La Spalla romagnole (épaule de cochon) est une charcuterie très fine qu’on trouve plus en Romagne qu’en Émilie.
Le veau est aussi apprécié dans la région, il peut être cuisiné en escalopes à la bolognaise (cotolette alla bolognese avec tranches de jambons, truffe noire et fromage râpé).
Dans le delta du Pô, on vous servira peut-être le pasticcio de Ferrare, une tourte au pigeonneau et à la sauce béchamel presque aussi populaire que les délicieux tortelli. Autre spécialité de Ferrare introuvable en dehors de la botte, la salama da sugo (aussi appelée salamina) est une saucisse qui bénéficie du label Indication Géographique Protégée (IGP). Autre saucisse régionale à base de porc qui bénéficie du label IGP, le cappello del Prete (« chapeau du prêtre ») est typique du nord est de la province de Plaisance et du Bassa Parmense. La race de vache Romagnola est aujourd’hui utilisée uniquement pour sa viande.

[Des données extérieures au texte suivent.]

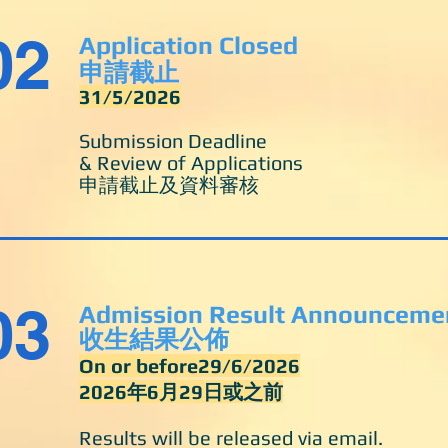
02
Application Closed
申請截止
31/5/2026
Submission Deadline
& Review of Applications
申請截止及資料審核
03
Admission Result Announceme
收生結果公佈
On or before29/6/2026
2026年6月29日或之前
Results will be released via email.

Les cultures typiques de la plaine du Pô sont les fruits, les légumes et les céréales. L’Émilie se consacre principalement à la production de blé, tandis qu’en Romagne, on cultive des arbres fruitiers et des vignes. Parmi les cultures fruitières, la région est le premier producteur italien de pêches et de poires.
Côté légumes locaux typiques notables, on peut citer l’aubergine de Rimini (melanzana violetta lunga di Rimini).
Fruits de saison et desserts régionaux
De nombreux fruits remarquables sont cultivés sur le territoire de l’Apennin Romagnole comme la petite poire cocomerina mais d’autres variétés poussent dans la région : poire Scipiona, poire Spadona et poire Volpina.
On peut aussi citer de variétés de pommes locales comme la Mela Commercio, la Mela Francesca et la pomme rose de Mantoue (Mela rosa Mantovana).
L’Emilie est une des territoires qui produit le plus de kaki de toute l’Italie (plus de 20 000 tonnes / an).
Le raisin n’est pas utilisé uniquement pour le vin et le vinaigre balsamique, on l’exploite aussi pour préparer le Savor Modenese, une confiture typique de l’Émilie. La recette veut que les fruits soient confits dans le moût de raisin. Le savor est consommé principalement en hiver et entre dans la préparation de plusieurs gâteaux de Noël.
La Crescentina aussi appelée Tigella est un pain originaire des Apennins qu’on peut se procurer dans les environs de la ville de Modène. La piadina romagnole peut être garnie de nutella. Au rayon des desserts, on citera la sacro-sainte Zuppa Inglese qui fit son apparition dans les villes de Ferrare et Bologne au 19e siècle, le Panpepato, un gâteau de Noël au chocolat, poivre, épices et amandes ou encore la torta de riso, un gâteau de riz à la fleur d’orange et aux amandes. La torta di tagliatelle est un dessert typiquement de l’Emilie composé d’une pâte brisée, d’une garniture d’amandes, de cédrat confit, de sucre, liqueur et de véritables pâtes aux œufs, cuites traditionnellement mais sans sel. Un dessert parfait pour le déjeuner du dimanche.